We face south and have an expansive view across Six Mile Creek Canyon to the tree-covered, north-facing ridge opposite. Our ridge is bare by comparison. We removed over sixty trees since we’ve been here, due to beetle infestation. With so much sunshine here, it is always bright, but I love the stormy days too, when the mists move up and down in front of us, creating Chinese brush painted scenes with trees and rocks partially obscured then brightly lit, then obscured once again. The wind is formidable and my only real nemesis. I respect its usefulness, but on those days when it threatens to take the paint off the house, I would prefer to be elsewhere.
Visitors most often stand and stare across to the opposite ridge, reaching for words. Chinese friends have affirmed what we knew from the beginning, that our feng shui (wind / water) is excellent. This is apparently true as I watch our guests sink into the magic of this sunlit ridge.
Being here and getting here are the best parts of my day. We have so much of our lives invested in this place that I feel like one of the firs, bracing against the wind, shivering in the cold and snow, basking in the sunshine, reflecting on our life when it is calm and absolutely silent, knowing where I belong. We have laughed and cried here, been inspired and nearly crushed, left to flounder and buoyed ahead by hope, hard work and fearlessness.
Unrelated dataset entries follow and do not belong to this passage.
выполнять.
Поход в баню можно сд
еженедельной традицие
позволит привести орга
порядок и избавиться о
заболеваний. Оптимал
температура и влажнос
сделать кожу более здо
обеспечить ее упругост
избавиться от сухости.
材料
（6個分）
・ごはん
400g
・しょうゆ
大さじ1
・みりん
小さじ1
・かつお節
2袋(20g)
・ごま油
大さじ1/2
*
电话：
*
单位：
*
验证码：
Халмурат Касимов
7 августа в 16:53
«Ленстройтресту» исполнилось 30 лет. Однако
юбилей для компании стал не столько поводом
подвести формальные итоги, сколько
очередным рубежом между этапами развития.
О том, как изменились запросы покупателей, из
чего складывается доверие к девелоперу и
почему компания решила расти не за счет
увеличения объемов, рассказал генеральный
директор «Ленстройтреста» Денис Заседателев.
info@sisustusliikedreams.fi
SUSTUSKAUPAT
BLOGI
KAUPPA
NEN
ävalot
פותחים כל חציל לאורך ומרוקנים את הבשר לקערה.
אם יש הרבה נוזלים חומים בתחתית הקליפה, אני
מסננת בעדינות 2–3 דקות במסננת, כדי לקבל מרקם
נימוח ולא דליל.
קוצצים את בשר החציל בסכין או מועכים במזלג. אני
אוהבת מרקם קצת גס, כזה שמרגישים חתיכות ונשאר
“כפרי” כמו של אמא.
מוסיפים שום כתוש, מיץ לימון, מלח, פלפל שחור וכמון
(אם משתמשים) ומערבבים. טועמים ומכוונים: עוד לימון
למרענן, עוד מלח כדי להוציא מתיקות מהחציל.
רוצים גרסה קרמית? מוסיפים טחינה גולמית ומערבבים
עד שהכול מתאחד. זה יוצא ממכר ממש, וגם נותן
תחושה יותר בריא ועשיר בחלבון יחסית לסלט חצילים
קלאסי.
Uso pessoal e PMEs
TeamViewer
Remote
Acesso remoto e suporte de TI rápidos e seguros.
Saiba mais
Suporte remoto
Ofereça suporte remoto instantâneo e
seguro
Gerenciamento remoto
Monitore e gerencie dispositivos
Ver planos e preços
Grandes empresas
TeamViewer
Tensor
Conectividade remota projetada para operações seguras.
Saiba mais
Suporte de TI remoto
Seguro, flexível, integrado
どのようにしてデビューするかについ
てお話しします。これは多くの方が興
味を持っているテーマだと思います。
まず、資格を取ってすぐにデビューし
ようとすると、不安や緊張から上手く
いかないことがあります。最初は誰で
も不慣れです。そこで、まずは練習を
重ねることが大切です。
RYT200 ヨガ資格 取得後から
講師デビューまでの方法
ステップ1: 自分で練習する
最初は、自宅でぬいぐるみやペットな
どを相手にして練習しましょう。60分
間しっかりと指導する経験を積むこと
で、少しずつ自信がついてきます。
Sandy has created a jewel box home for us, a work of art and a comfortable container for living, a safe and solid and warm storm shelter against the winds from the west and those from the shadows. We held our wedding, two big birthdays, at least one wake and more assorted dinners and parties than can ever be counted. Rico is buried on the ridge where we can keep an eye on him and more of us may be planted out there in time.
This is our home for now. This is where our love is. This is where our life is.
The wind is howling outside and every so often there is a boom like a tree falling. A storm is coming from the west, tumbling down on us from the Divide. We are the first line of defense.
But summer is also coming, and with it, long warm days and gentle afternoon rains, sunset lighting the sky until ten, with lightning and thunder helping make sure we are awake.
This place is temporary. We are temporary. Change endures.
And then, as quickly as the winds rose, it is calm. A hawk glides down the canyon without movement. The winter sun slips over the ridge to the west. The house creaks and settles.